In this context, the current brouhaha at Madison Market is troubling. Formerly Central Co-op, Madison Market is the last truly independent, single-store food co-op in Seattle. Like all co-ops, it has scrambled to keep up with competitors—notably, six years ago, by selling its property at 12th Avenue and Denny Way on Capitol Hill and moving to a new store at 16th Avenue and East Madison Street, a move that saddled Madison Market with enormous debt. While it has slowly worked that debt off, Madison Market has also undergone a succession of clashes between workers and management.
The latest such clash began on Nov. 29, when an outspoken worker named Suzie True, who is a member of the union negotiating team for a new labor contract, was whisked away from her shift for an unprecedented drug test. True and others are negotiating a labor contract, the old one having expired in August 2004. "I don't even drink beer," True says. She says, and store critics echo, that she was singled out for her labor activism. Says one board member, "Suzie tried to create the kind of culture you'd hope to see in a co-op. It was conspiratorial, what happened to her."
"I certainly wouldn't do it again," General Manager Reese Williams says of the drug- test incident. "There was a very strong sense throughout our community that drug testing was not acceptable."
The second incident came last month, when popular worker and board member Beau Ingram was fired for insubordination, a charge he is contesting through the union. Ingram also feels he was singled out for his criticism of management. Ironically, he is on the board. Now, due to his firing, he is barred from a store for which he has fiduciary responsibility.
A group of some 50 alarmed members, mobilized in 36 hours by Seattle Central Community College professor and prominent local activist Richard Burton, showed up at the March board meeting to demand answers. They came away frustrated and angry and are planning to come in greater numbers to the next board meeting Tuesday, April 26.
To complicate matters, Madison Market is entering elections for a new board. The current nine members are essentially split 5-4, with the critics a vocal minority.
"It's nothing really bad compared to what's gone before," says longtime board member John Foss. He has a point. The co-op has had four general managers in the six years since moving, with the last two essentially forced out by revolts of the staff.
At some point, the co-op has to be run as a business. But co-ops aren't just businesses. "Madison Market is one of the last democratic institutions in Seattle," says Ingram. "I'd just like to see members get involved. Management does not own the store, but they act like they do. Somebody has to step up and intervene. Obviously workers can't do that, or they get fired or drug tested."

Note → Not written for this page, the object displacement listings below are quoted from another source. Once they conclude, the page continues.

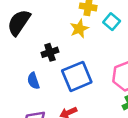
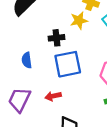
black cross: (50, 52) -> (56, 38), moved

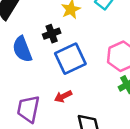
blue semicircle: (27, 60) -> (22, 49), moved, size x1.5

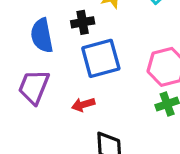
purple trapezoid: (28, 109) -> (34, 87), moved

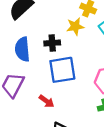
red arrow: (83, 105) -> (47, 101), turned -133

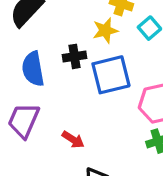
blue square: (62, 70) -> (111, 75), moved

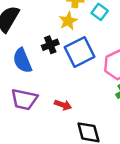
purple trapezoid: (24, 120) -> (24, 99), turned -88

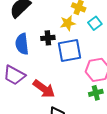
red arrow: (63, 105) -> (44, 89), size x1.6

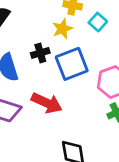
red arrow: (44, 89) -> (47, 103), moved

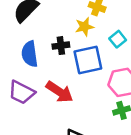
cyan square: (98, 22) -> (118, 39), moved

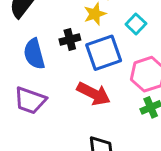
red arrow: (60, 92) -> (94, 94), moved

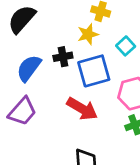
blue semicircle: (34, 54) -> (29, 68), turned 48
purple trapezoid: (30, 100) -> (22, 111), turned -72

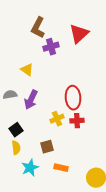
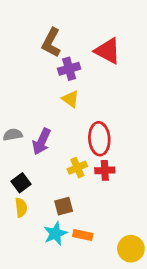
red triangle: (79, 34) -> (108, 51), turned -50
yellow triangle: (27, 70) -> (70, 99), moved
cyan star: (30, 168) -> (55, 234), moved

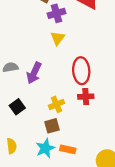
yellow triangle: (70, 99) -> (58, 38), turned 32
yellow cross: (77, 168) -> (56, 104), moved
yellow semicircle: (21, 207) -> (12, 146), moved

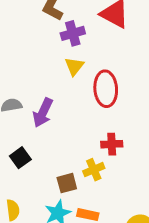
red ellipse: (81, 71) -> (106, 89), moved
yellow cross: (56, 104) -> (94, 170), moved

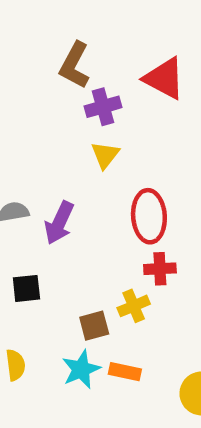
red ellipse: (106, 89) -> (149, 216), moved
black square: (20, 158) -> (26, 288), turned 30

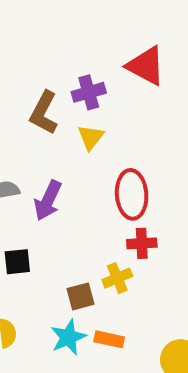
brown L-shape: (75, 65) -> (44, 113), moved

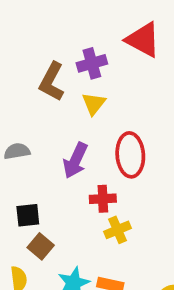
purple arrow: (48, 200) -> (75, 160), moved
red cross: (142, 243) -> (103, 199), moved
brown square: (81, 296) -> (41, 246), moved, turned -35

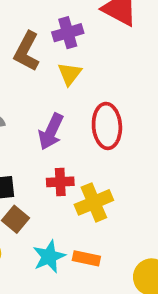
red cross: (103, 199) -> (60, 182), moved
yellow cross: (117, 230) -> (94, 202), size x1.4

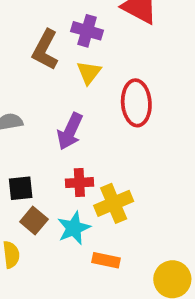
purple cross: (68, 33) -> (87, 31), turned 32
red ellipse: (107, 126) -> (136, 103), moved
cyan star: (49, 257) -> (74, 228), moved

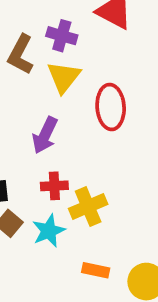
yellow triangle: (89, 73) -> (64, 77), size x1.4
orange rectangle: (106, 260) -> (96, 270), moved

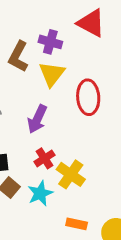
red cross: (54, 186) -> (45, 158), turned -30
yellow cross: (88, 206) -> (71, 174), turned -32

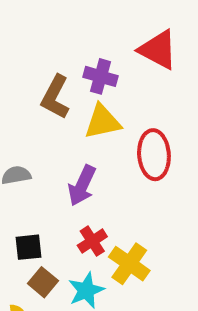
yellow triangle: (52, 74) -> (103, 122), turned 40

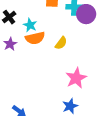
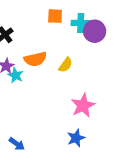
cyan star: (30, 25) -> (16, 75), moved

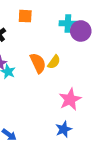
orange square: (55, 16) -> (25, 16), moved
orange semicircle: (35, 59) -> (38, 63), moved, turned -102

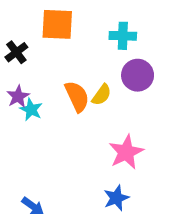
orange square: (25, 16) -> (57, 24), size x1.5
purple circle: (81, 31) -> (138, 75), moved

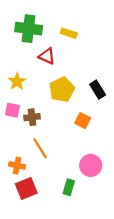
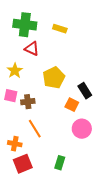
red triangle: (47, 56) -> (32, 49), moved
black rectangle: (98, 90) -> (85, 91), moved
pink circle: (91, 165) -> (82, 129), moved

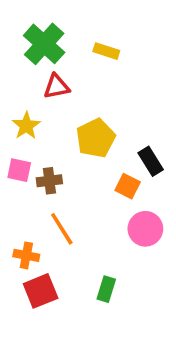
green cross: (25, 25) -> (44, 44), turned 35
red triangle: (32, 49) -> (57, 87), turned -35

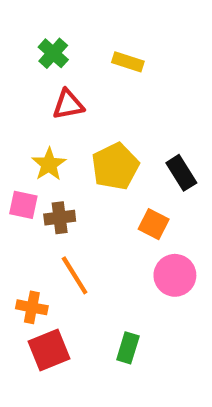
green cross: (44, 44) -> (53, 53), size x0.6
yellow star: (26, 126) -> (49, 164), moved
black rectangle: (151, 161) -> (181, 173), moved

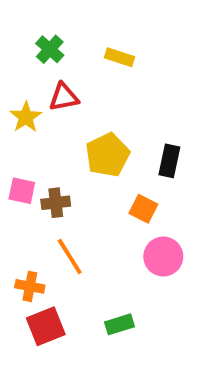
yellow star: (49, 164) -> (26, 117), moved
black rectangle: (181, 173) -> (169, 161), turned 44
green rectangle: (128, 348) -> (119, 324), turned 56

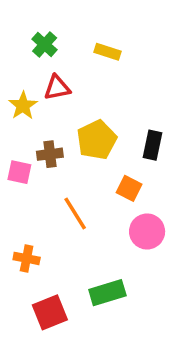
brown cross: (56, 203) -> (50, 154), moved
orange line: (70, 257) -> (75, 214), moved
green rectangle: (119, 324) -> (107, 293), size x1.4
red square: (46, 326) -> (50, 312), moved

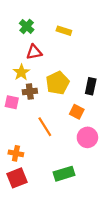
yellow star: (23, 106) -> (21, 72), moved
red square: (50, 312) -> (17, 178), moved

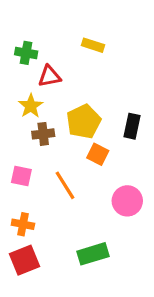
green cross: (27, 26) -> (26, 53), moved, turned -32
pink square: (12, 102) -> (21, 176), moved
orange square: (77, 112) -> (98, 154), moved

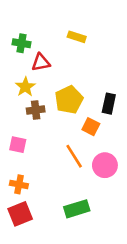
orange square: (98, 154) -> (91, 127), moved
orange line: (65, 185) -> (74, 156), moved

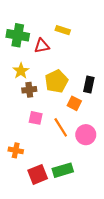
green cross: (22, 43) -> (18, 35), size x1.5
red triangle: (41, 63) -> (42, 46), moved
pink square: (18, 145) -> (36, 118), moved
red square: (20, 214) -> (38, 174), moved

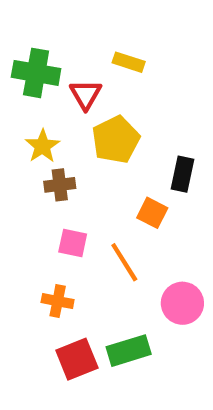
red triangle: (42, 46) -> (86, 94), turned -49
yellow pentagon: (56, 81) -> (116, 140), moved
pink circle: (86, 135) -> (182, 303), moved
orange cross: (16, 150) -> (58, 301), moved

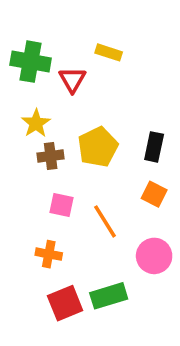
yellow pentagon: (116, 140) -> (98, 147), moved
orange square: (152, 213) -> (154, 194), moved

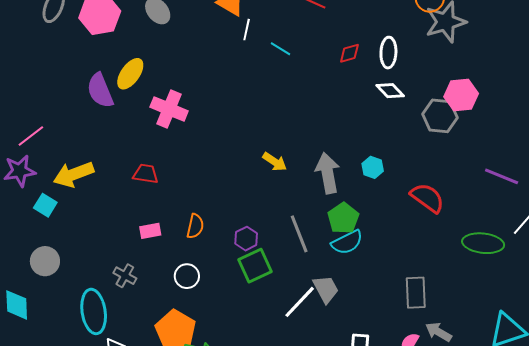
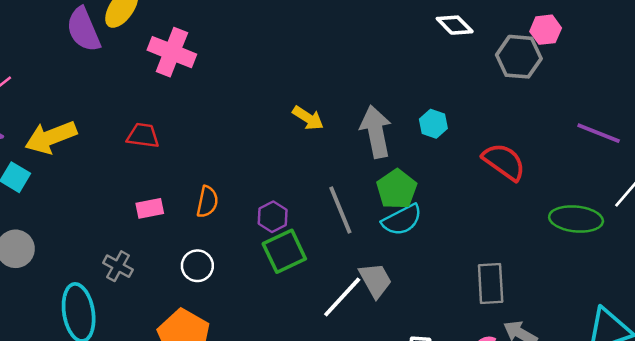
pink hexagon: (461, 95) -> (546, 30), size x0.7

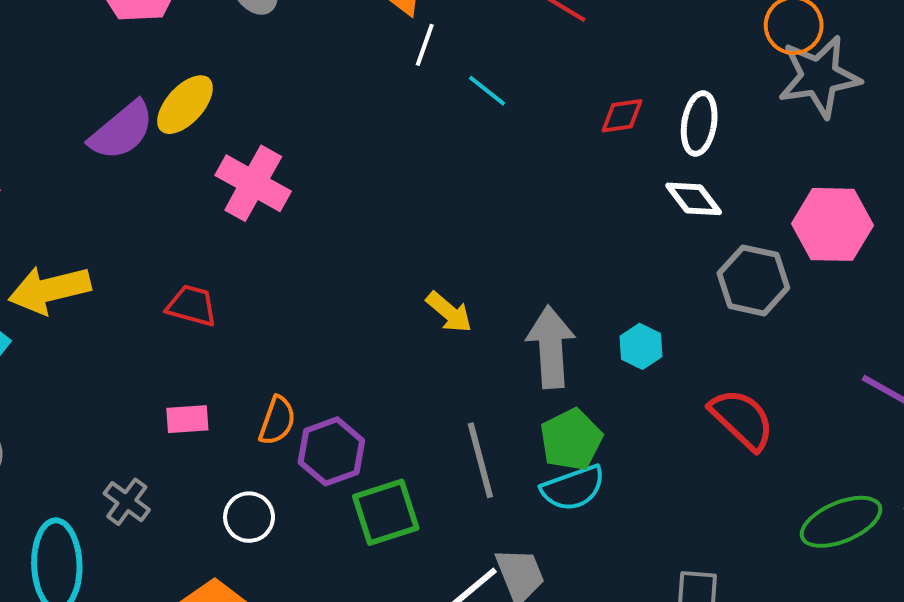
purple semicircle: (83, 30) -> (122, 131), turned -114
pink hexagon: (546, 30) -> (833, 224), size x1.6
gray hexagon: (519, 57) -> (753, 280), moved
purple hexagon: (273, 217) -> (331, 451), moved, size x1.4
green ellipse: (576, 219) -> (841, 522), turned -36

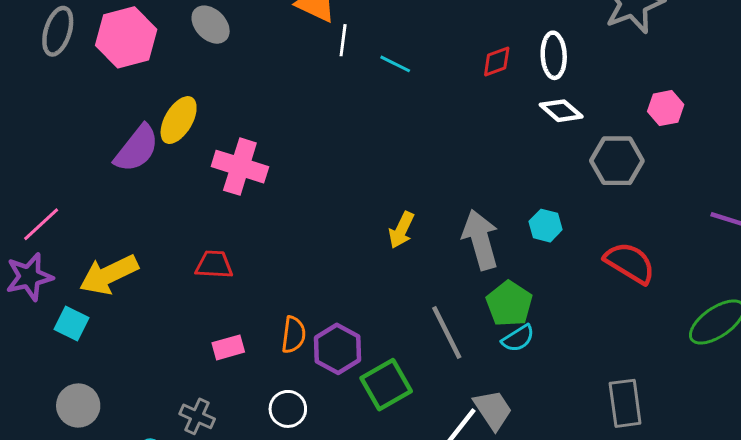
pink hexagon: (833, 224) -> (666, 108), size x0.6
yellow arrow: (449, 312) -> (401, 230), turned 87
cyan semicircle: (573, 488) -> (518, 338), size x0.7

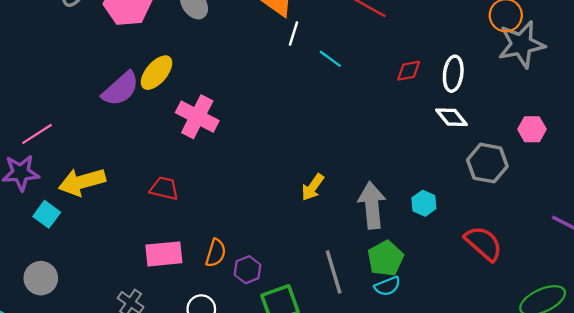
pink rectangle: (228, 347) -> (164, 254), size x1.5
purple hexagon: (337, 349) -> (247, 270), size x0.7

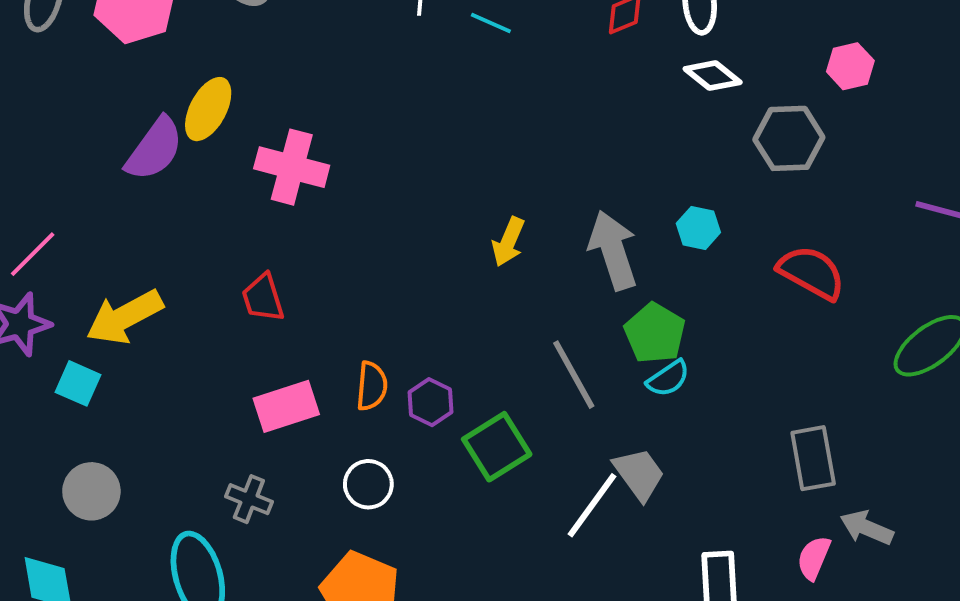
red trapezoid: (164, 188) -> (263, 298), turned -108

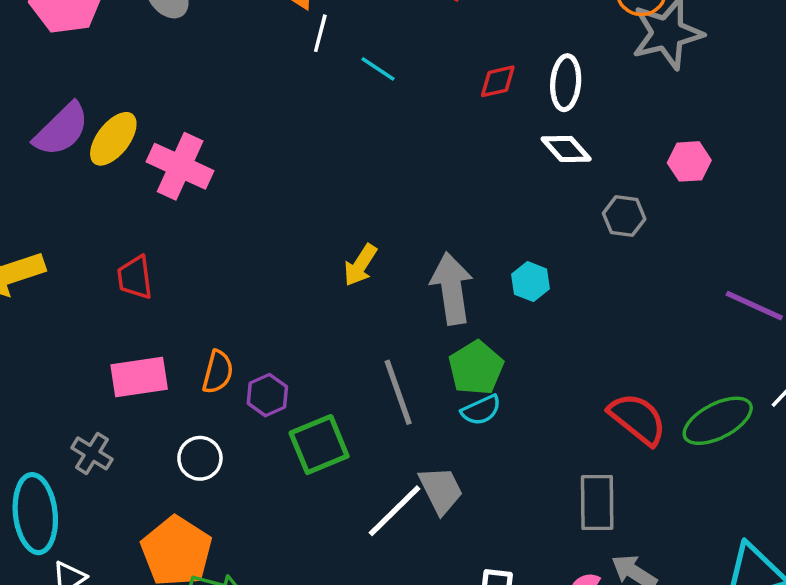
yellow ellipse: (208, 109) -> (113, 139), moved
gray hexagon: (789, 138) -> (624, 216), size x0.7
red semicircle: (811, 273) -> (638, 419), moved

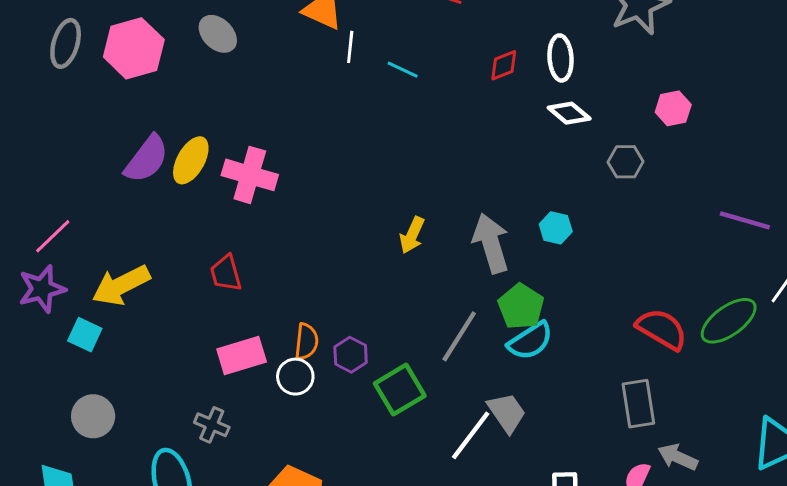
gray line: (398, 392) -> (459, 336), turned 60
cyan semicircle: (481, 410) -> (530, 341), size x1.4
white circle: (200, 458) -> (295, 377), moved

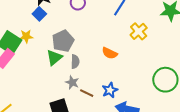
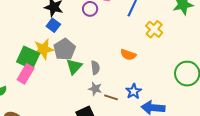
yellow star: (26, 36) -> (43, 49), size x1.5
gray pentagon: (63, 41) -> (65, 49), moved

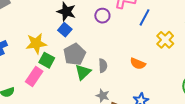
yellow star: (43, 49) -> (36, 43), moved
green square: (28, 58) -> (47, 60), moved, size x0.7
gray semicircle: (95, 68) -> (103, 66), moved

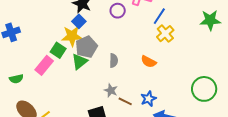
yellow cross: (165, 40) -> (165, 34), moved
yellow star: (36, 43) -> (72, 36), moved
green triangle: (83, 72) -> (79, 62), moved

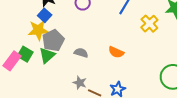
yellow cross: (165, 34) -> (149, 24), moved
green square: (58, 50) -> (25, 54), moved
gray semicircle: (114, 61) -> (81, 53), turned -72

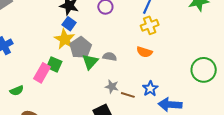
yellow cross: (149, 24) -> (150, 25), moved, turned 30
yellow star: (38, 30) -> (65, 39), turned -30
green triangle: (47, 55) -> (90, 62), moved

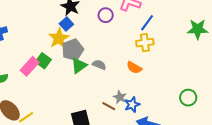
green circle: (204, 70) -> (188, 98), size x0.7
gray star: (112, 87) -> (120, 97), moved

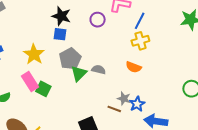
blue square: (66, 24) -> (60, 34), turned -32
yellow star: (59, 38) -> (34, 54), moved
green square: (43, 61) -> (43, 89), moved
pink rectangle: (30, 66) -> (30, 81), turned -66

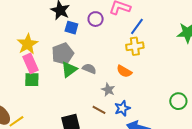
blue square: (60, 34) -> (71, 28), moved
pink rectangle: (30, 81) -> (31, 63), moved
green square: (43, 89) -> (32, 80), turned -35
gray star: (124, 99) -> (108, 90), moved

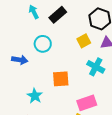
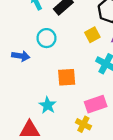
cyan star: (35, 96) -> (48, 105), moved

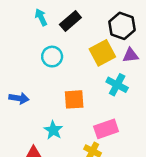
yellow square: (92, 35) -> (102, 53), size x1.5
blue arrow: (21, 56) -> (19, 98), moved

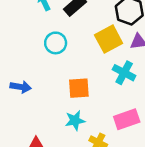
pink rectangle: (106, 129) -> (127, 119), moved
cyan star: (53, 130) -> (75, 121), moved, turned 30

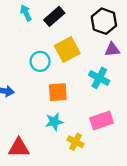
yellow square: (109, 39) -> (67, 50), moved
cyan circle: (56, 43) -> (40, 61), moved

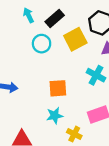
yellow square: (67, 50) -> (75, 39), moved
cyan circle: (40, 61) -> (42, 44), moved

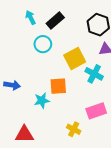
yellow square: (75, 39) -> (75, 58), moved
cyan star: (55, 116) -> (42, 101), moved

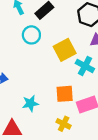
orange square: (58, 86) -> (65, 94), moved
cyan star: (42, 101) -> (30, 103), moved

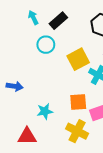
yellow cross: (64, 124) -> (77, 131), size x1.5

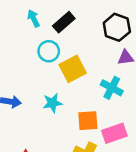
yellow square: (78, 59) -> (73, 69), moved
cyan star: (45, 111) -> (52, 103), moved

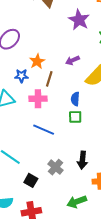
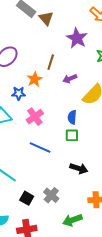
brown line: (49, 79) -> (51, 62), moved
pink cross: (38, 99) -> (35, 117), turned -36
black arrow: (82, 160) -> (79, 168), moved, turned -78
gray cross: (55, 167) -> (51, 195), moved

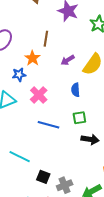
purple arrow: (70, 79) -> (68, 60), moved
green square: (72, 135) -> (79, 118), moved
gray cross: (51, 195) -> (65, 185), moved, turned 35

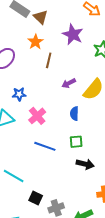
orange star: (33, 58) -> (35, 42), moved

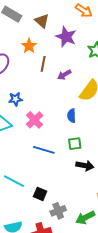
brown triangle: (41, 17) -> (42, 21), moved
purple arrow: (69, 83) -> (64, 75), moved
black square: (36, 198) -> (40, 194), moved

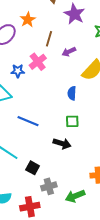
orange star: (29, 46) -> (28, 20), moved
pink cross: (35, 120) -> (38, 62), moved
blue line: (44, 150) -> (28, 121), moved
black arrow: (85, 166) -> (62, 143), moved

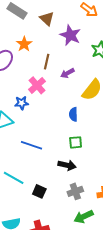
blue star: (18, 71) -> (22, 103), moved
gray cross: (49, 186) -> (75, 191), moved

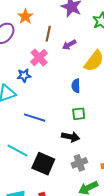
black square: (39, 191) -> (43, 164), size x1.6

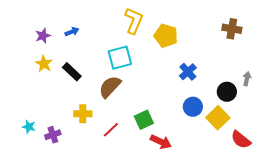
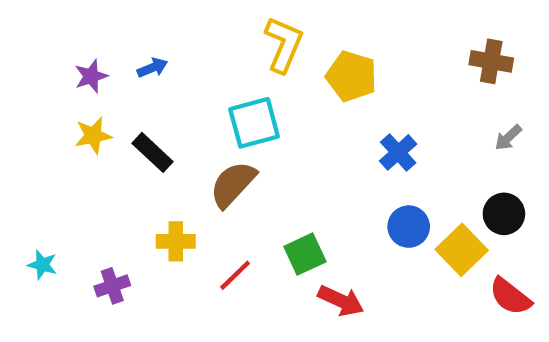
yellow star: (44, 64) -> (93, 136), turned 30
gray arrow: (247, 79) -> (508, 138), moved, turned -144
black circle: (227, 92) -> (504, 214), moved
cyan star: (29, 127) -> (42, 265), moved

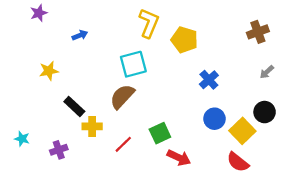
brown cross: (491, 61) -> (258, 32), turned -30
purple star: (91, 76) -> (39, 13), moved
black rectangle: (152, 152) -> (74, 106), moved
red semicircle: (510, 296) -> (238, 162), moved

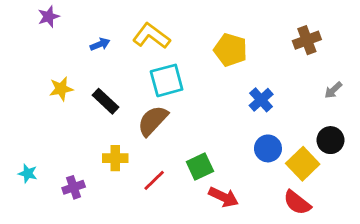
yellow L-shape: (149, 23) -> (151, 36), moved, turned -76
brown cross: (258, 32) -> (307, 40), moved
black rectangle: (74, 106) -> (106, 101), moved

Back in the day, I helped manage a food co-op in Virginia. When I moved to Seattle in 1990, I was astonished at how corporatized PCC was even then. (And yes, PCC has had its own prodigious labor problems over the years.) Madison Market has mostly not gone down that road, and has paid for it. "There definitely has been some mismanagement for there still to be [a financial] crisis after six years," says Williams, and the personnel clashes are also an outgrowth of how Madison Market is run. Those are the costs. The benefit is that Madison Market is a quality food co-op that is still small enough for members who care to make a difference in how it is run. And that's something worth preserving.